### Prompt
Ignoring every picture, return the lines of the listing below word for word, from the line that holds "და როგორია მისი სიყვარულის ამბავი" through the line that holds "kiezen: Zeil-, dans-, muziek-, talen-, tennis-, paardrijden- en".

### Data records
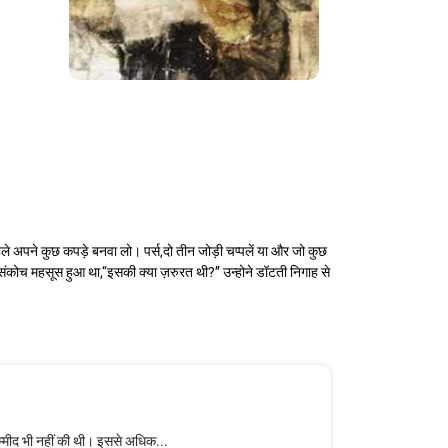
 पहले अपने कुछ कपड़े बनवा लो। पर्स,दो तीन जोड़ी चप्पलें या और जो कुछ
ंकोच महसूस हुआ था,‘‘इसकी क्या ज़रुरत थी?’’ उन्होने डॉटती निगाह से
म्मीद भी नहीं की थी। इससे अधिक...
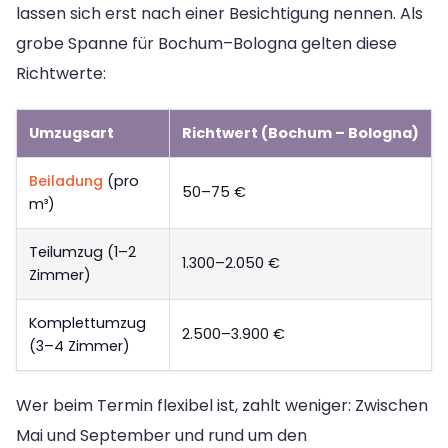
lassen sich erst nach einer Besichtigung nennen. Als
grobe Spanne für Bochum–Bologna gelten diese
Richtwerte:
Umzugsart
Richtwert (Bochum – Bologna)
Beiladung
(pro
50–75 €
m³)
Teilumzug (1–2
1.300–2.050 €
Zimmer)
Komplettumzug
2.500–3.900 €
(3–4 Zimmer)
Wer beim Termin flexibel ist, zahlt weniger: Zwischen
Mai und September und rund um den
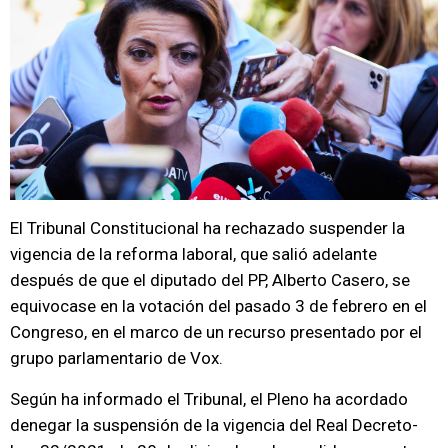
El Tribunal Constitucional ha rechazado suspender la
vigencia de la reforma laboral, que salió adelante
después de que el diputado del PP, Alberto Casero, se
equivocase en la votación del pasado 3 de febrero en el
Congreso, en el marco de un recurso presentado por el
grupo parlamentario de Vox.
Según ha informado el Tribunal, el Pleno ha acordado
denegar la suspensión de la vigencia del Real Decreto-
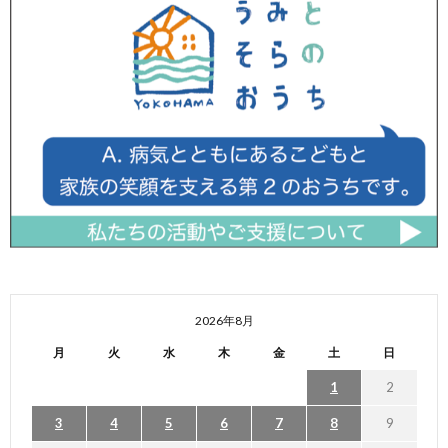
2026年8月
月
火
水
木
金
土
日
1
2
3
4
5
6
7
8
9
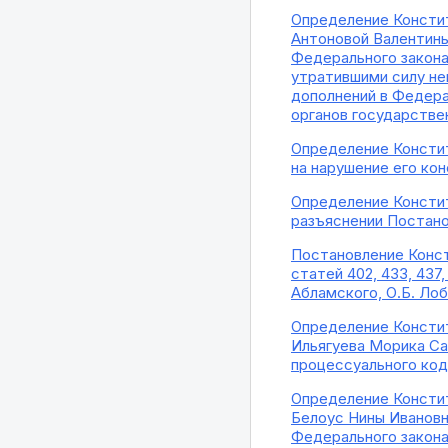
Определение Консти
Антоновой Валентины
Федерального закона 
утратившими силу не
дополнений в Федера
органов государстве
Определение Констит
на нарушение его ко
Определение Констит
разъяснении Постано
Постановление Конст
статей 402, 433, 437
Абламского, О.Б. Ло
Определение Констит
Ильягуева Морика Са
процессуального ко
Определение Констит
Белоус Нины Ивановны
Федерального закона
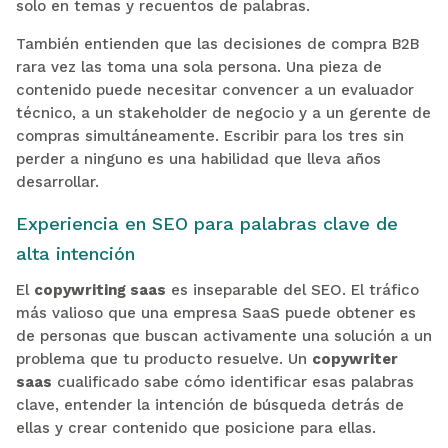
solo en temas y recuentos de palabras.
También entienden que las decisiones de compra B2B
rara vez las toma una sola persona. Una pieza de
contenido puede necesitar convencer a un evaluador
técnico, a un stakeholder de negocio y a un gerente de
compras simultáneamente. Escribir para los tres sin
perder a ninguno es una habilidad que lleva años
desarrollar.
Experiencia en SEO para palabras clave de
alta intención
El
copywriting saas
es inseparable del SEO. El tráfico
más valioso que una empresa SaaS puede obtener es
de personas que buscan activamente una solución a un
problema que tu producto resuelve. Un
copywriter
saas
cualificado sabe cómo identificar esas palabras
clave, entender la intención de búsqueda detrás de
ellas y crear contenido que posicione para ellas.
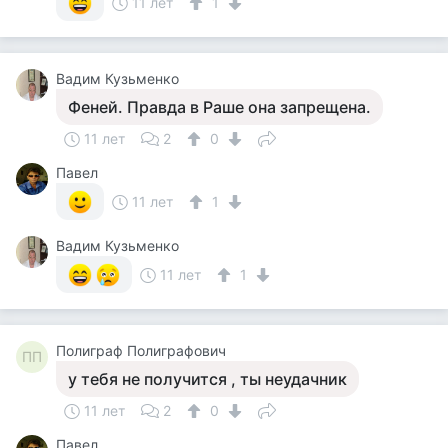
11 лет
1
Вадим Кузьменко
Феней. Правда в Раше она запрещена.
11 лет
2
0
Павел
11 лет
1
Вадим Кузьменко
11 лет
1
Полиграф Полиграфович
ПП
у тебя не получится , ты неудачник
11 лет
2
0
Павел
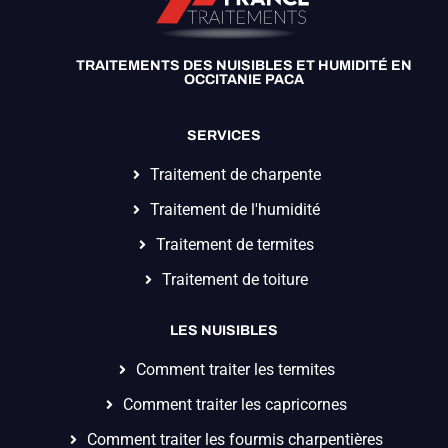
TRAITEMENTS DES NUISIBLES ET HUMIDITÉ EN
OCCITANIE PACA
SERVICES
Traitement de charpente
Traitement de l'humidité
Traitement de termites
Traitement de toiture
LES NUISIBLES
Comment traiter les termites
Comment traiter les capricornes
Comment traiter les fourmis charpentières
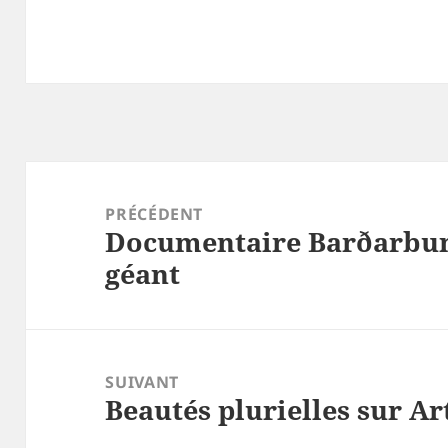
Navigation
de
PRÉCÉDENT
Documentaire Barðarbung
l’article
Article
géant
précédent :
SUIVANT
Beautés plurielles sur Ar
Article
suivant :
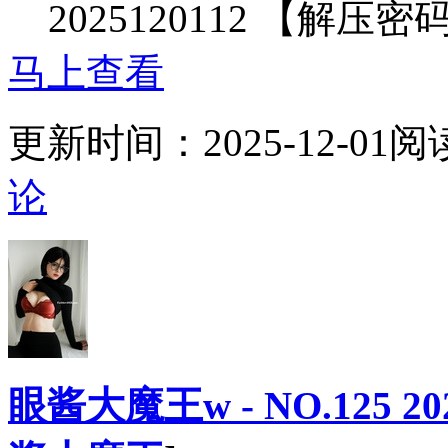
2025120112 【解压密码
马上查看
更新时间：
2025-12-01
阅
论
眼酱大魔王w - NO.125 20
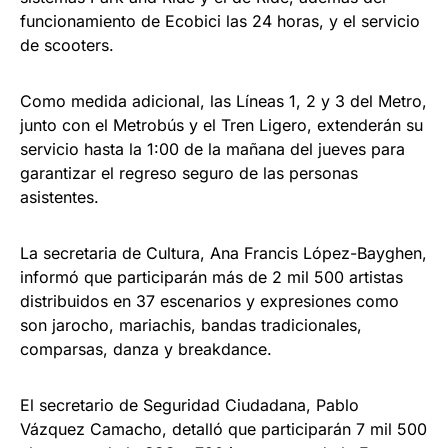
funcionamiento de Ecobici las 24 horas, y el servicio
de scooters.
Como medida adicional, las Líneas 1, 2 y 3 del Metro,
junto con el Metrobús y el Tren Ligero, extenderán su
servicio hasta la 1:00 de la mañana del jueves para
garantizar el regreso seguro de las personas
asistentes.
La secretaria de Cultura, Ana Francis López-Bayghen,
informó que participarán más de 2 mil 500 artistas
distribuidos en 37 escenarios y expresiones como
son jarocho, mariachis, bandas tradicionales,
comparsas, danza y breakdance.
El secretario de Seguridad Ciudadana, Pablo
Vázquez Camacho, detalló que participarán 7 mil 500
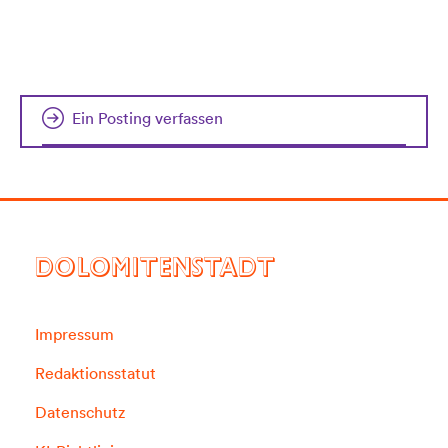
Ein Posting verfassen
DOLOMITENSTADT
Impressum
Redaktionsstatut
Datenschutz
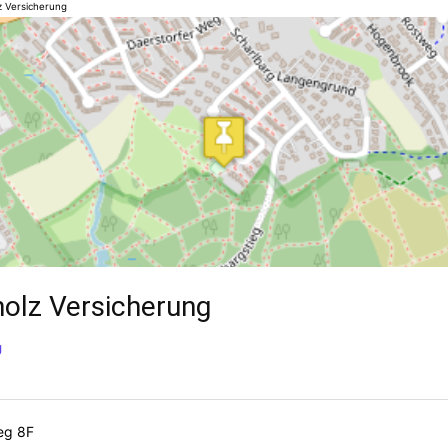
z Versicherung
olz Versicherung
g
eg 8F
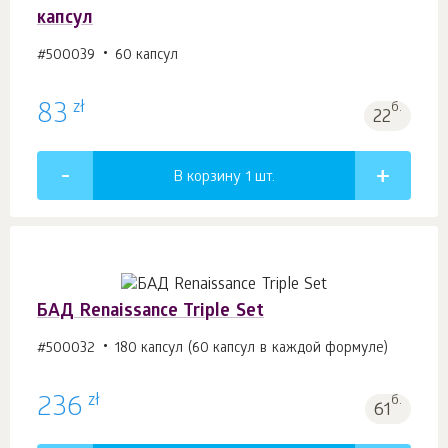
капсул
#500039
60 капсул
zł
83
б.
22
В корзину 1
шт.
БАД Renaissance Triple Set
#500032
180 капсул (60 капсул в каждой формуле)
zł
236
б.
61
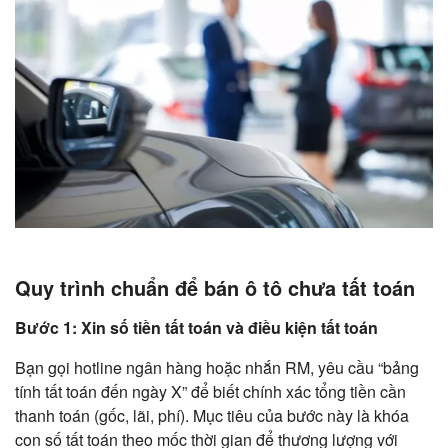
Quy trình chuẩn để bán ô tô chưa tất toán
Bước 1: Xin số tiền tất toán và điều kiện tất toán
Bạn gọi hotline ngân hàng hoặc nhắn RM, yêu cầu “bảng
tính tất toán đến ngày X” để biết chính xác tổng tiền cần
thanh toán (gốc, lãi, phí). Mục tiêu của bước này là khóa
con số tất toán theo mốc thời gian để thương lượng với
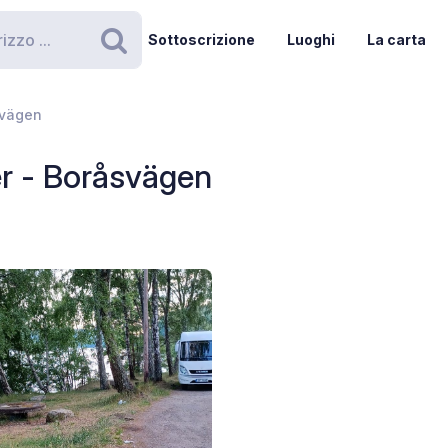
Sottoscrizione
Luoghi
La carta
Ricerca
svägen
er - Boråsvägen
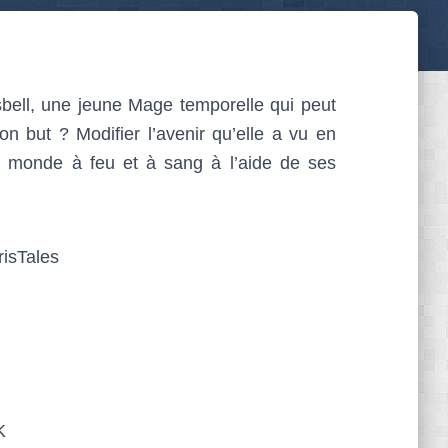
bell, une jeune Mage temporelle qui peut
Son but ? Modifier l’avenir qu’elle a vu en
e monde à feu et à sang à l’aide de ses
K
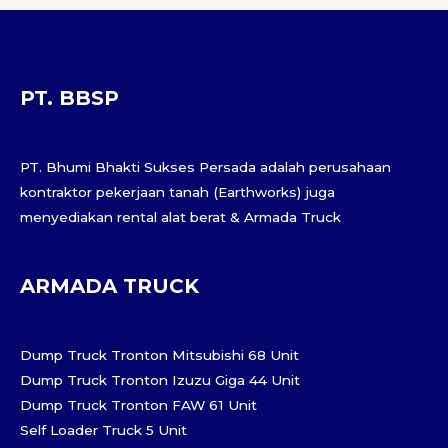
PT. BBSP
PT. Bhumi Bhakti Sukses Persada adalah perusahaan
kontraktor pekerjaan tanah (Earthworks) juga
menyediakan rental alat berat & Armada Truck
ARMADA TRUCK
Dump Truck Tronton Mitsubishi 68 Unit
Dump Truck Tronton Izuzu Giga 44 Unit
Dump Truck Tronton FAW 61 Unit
Self Loader Truck 5 Unit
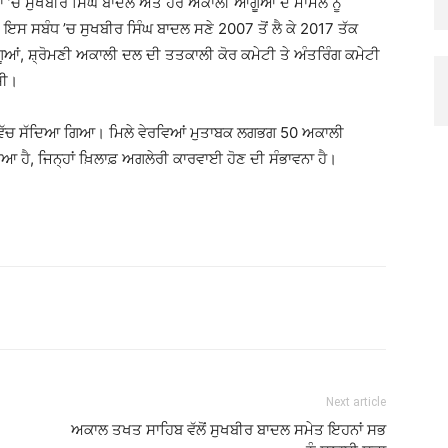
 ’ਚ ਸੁਖਬੀਰ ਸਿੰਘ ਬਾਦਲ ਅਤੇ ਹੋਰ ਅਕਾਲੀ ਆਗੂਆਂ ਦੇ ਮਾਮਲੇ ਨੂੰ
ਸਬੰਧ ’ਚ ਸੁਖਬੀਰ ਸਿੰਘ ਬਾਦਲ ਸਣੇ 2007 ਤੋਂ ਲੈ ਕੇ 2017 ਤੱਕ
ਆਂ, ਸ਼੍ਰੋਮਣੀ ਅਕਾਲੀ ਦਲ ਦੀ ਤਤਕਾਲੀ ਕੋਰ ਕਮੇਟੀ ਤੇ ਅੰਤਰਿੰਗ ਕਮੇਟੀ
ਸੀ।
 ਵਿੱਚ ਸੱਦਿਆ ਗਿਆ। ਮਿਲੇ ਵੇਰਵਿਆਂ ਮੁਤਾਬਕ ਲਗਭਗ 50 ਅਕਾਲੀ
 ਹੈ, ਜਿਨ੍ਹਾਂ ਖ਼ਿਲਾਫ਼ ਅਗਲੇਰੀ ਕਾਰਵਾਈ ਹੋਣ ਦੀ ਸੰਭਾਵਨਾ ਹੈ।
Next article
ਅਕਾਲ ਤਖਤ ਸਾਹਿਬ ਵੱਲੋਂ ਸੁਖਬੀਰ ਬਾਦਲ ਸਮੇਤ ਇਹਨਾਂ ਸਭ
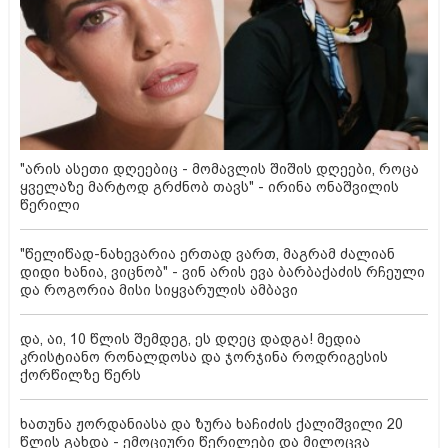
"არის ასეთი დღეებიც - მომავლის შიშის დღეები, როცა
ყველაზე მარტოდ გრძნობ თავს" - ირინა ონაშვილის
წერილი
"წელიწად-ნახევარია ერთად ვართ, მაგრამ ძალიან
დიდი ხანია, ვიცნობ" - ვინ არის ევა ბარბაქაძის რჩეული
და როგორია მისი სიყვარულის ამბავი
და, აი, 10 წლის შემდეგ, ეს დღეც დადგა! მედია
კრისტიანო რონალდოსა და ჯორჯინა როდრიგესის
ქორწილზე წერს
ხათუნა ჟორდანიასა და ზურა ხაჩიძის ქალიშვილი 20
წლის გახდა - ემოციური წერილები და მილოცვა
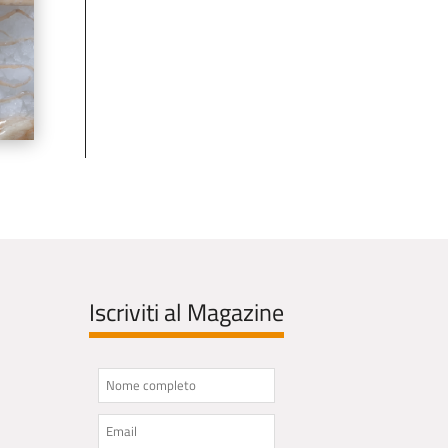
Iscriviti al Magazine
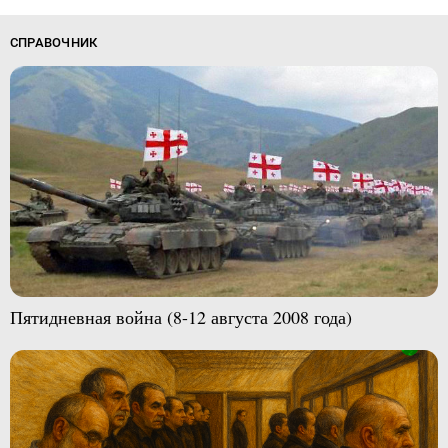
СПРАВОЧНИК
Пятидневная война (8-12 августа 2008 года)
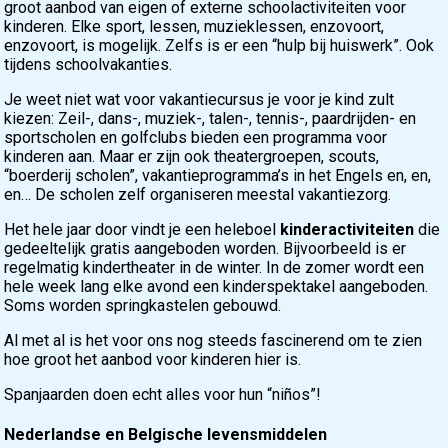
groot aanbod van eigen of externe schoolactiviteiten voor
kinderen. Elke sport, lessen, muzieklessen, enzovoort,
enzovoort, is mogelijk. Zelfs is er een “hulp bij huiswerk”. Ook
tijdens schoolvakanties.
Je weet niet wat voor vakantiecursus je voor je kind zult
kiezen: Zeil-, dans-, muziek-, talen-, tennis-, paardrijden- en
sportscholen en golfclubs bieden een programma voor
kinderen aan. Maar er zijn ook theatergroepen, scouts,
“boerderij scholen”, vakantieprogramma’s in het Engels en, en,
en… De scholen zelf organiseren meestal vakantiezorg.
Het hele jaar door vindt je een heleboel
kinderactiviteiten
die
gedeeltelijk gratis aangeboden worden. Bijvoorbeeld is er
regelmatig kindertheater in de winter. In de zomer wordt een
hele week lang elke avond een kinderspektakel aangeboden.
Soms worden springkastelen gebouwd.
Al met al is het voor ons nog steeds fascinerend om te zien
hoe groot het aanbod voor kinderen hier is.
Spanjaarden doen echt alles voor hun “niños”!
Nederlandse en Belgische levensmiddelen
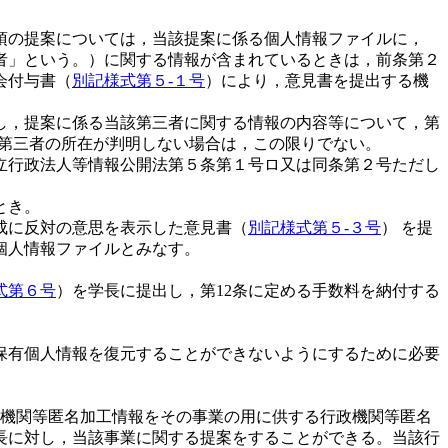
項の提案については，当該提案に係る個人情報ファイルに，
者」という。）に関する情報が含まれているときは，前条第２
会付与書（
別記様式第５-１号
）により，意見書を提出する機
し，提案に係る当該第三者に関する情報の内容等について，第
第三者の所在が判明しない場合は，この限りでない。
立行政法人等情報公開法第５条第１号ロ又は同条第２号ただし
とき。
成に反対の意思を表示した意見書（
別記様式第５-３号
） を提
個人情報ファイルとみなす。
式第６号
）を学長に提出し，第12条に定める手数料を納付する
保有個人情報を復元することができないようにするために必要
政機関等匿名加工情報をその事業の用に供する行政機関等匿名
長に対し，当該事業に関する提案をすることができる。当該行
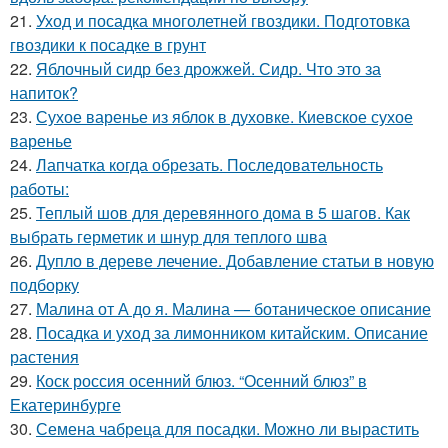
21.
Уход и посадка многолетней гвоздики. Подготовка
гвоздики к посадке в грунт
22.
Яблочный сидр без дрожжей. Сидр. Что это за
напиток?
23.
Сухое варенье из яблок в духовке. Киевское сухое
варенье
24.
Лапчатка когда обрезать. Последовательность
работы:
25.
Теплый шов для деревянного дома в 5 шагов. Как
выбрать герметик и шнур для теплого шва
26.
Дупло в дереве лечение. Добавление статьи в новую
подборку
27.
Малина от А до я. Малина — ботаническое описание
28.
Посадка и уход за лимонником китайским. Описание
растения
29.
Коск россия осенний блюз. “Осенний блюз” в
Екатеринбурге
30.
Семена чабреца для посадки. Можно ли вырастить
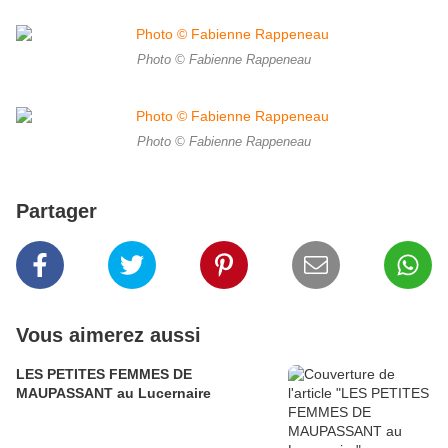
Photo © Fabienne Rappeneau
Photo © Fabienne Rappeneau
Partager
Vous aimerez aussi
LES PETITES FEMMES DE
MAUPASSANT au Lucernaire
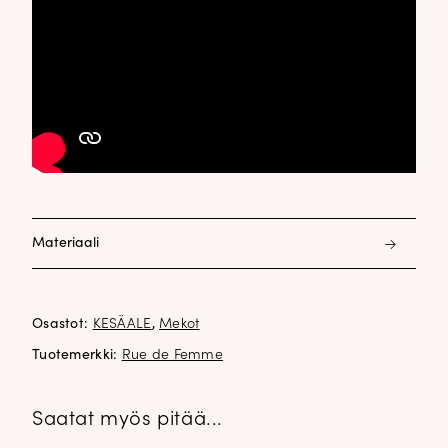
Materiaali
100% polyesteri
vuori 100% viskoosi
Osastot:
KESÄALE
,
Mekot
Tuotemerkki:
Rue de Femme
Saatat myös pitää...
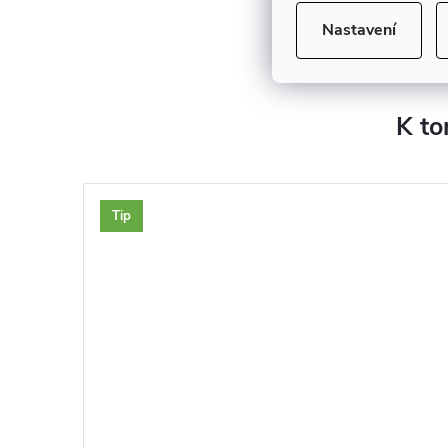
Nastavení
K to
Tip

### Solution for this exercise
და როგორია მისი სიყვარულის ამბავი
და, აი, 10 წლის შემდეგ, ეს დღეც დადგა! მედია
კრისტიანო რონალდოსა და ჯორჯინა როდრიგესის
ქორწილზე წერს
ხათუნა ჟორდანიასა და ზურა ხაჩიძის ქალიშვილი 20
წლის გახდა - ემოციური წერილები და მილოცვა
Iscriviti al Magazine
СПРАВОЧНИК
Пятидневная война (8-12 августа 2008 года)
groot aanbod van eigen of externe schoolactiviteiten voor
kinderen. Elke sport, lessen, muzieklessen, enzovoort,
enzovoort, is mogelijk. Zelfs is er een “hulp bij huiswerk”. Ook
tijdens schoolvakanties.
Je weet niet wat voor vakantiecursus je voor je kind zult
kiezen: Zeil-, dans-, muziek-, talen-, tennis-, paardrijden- en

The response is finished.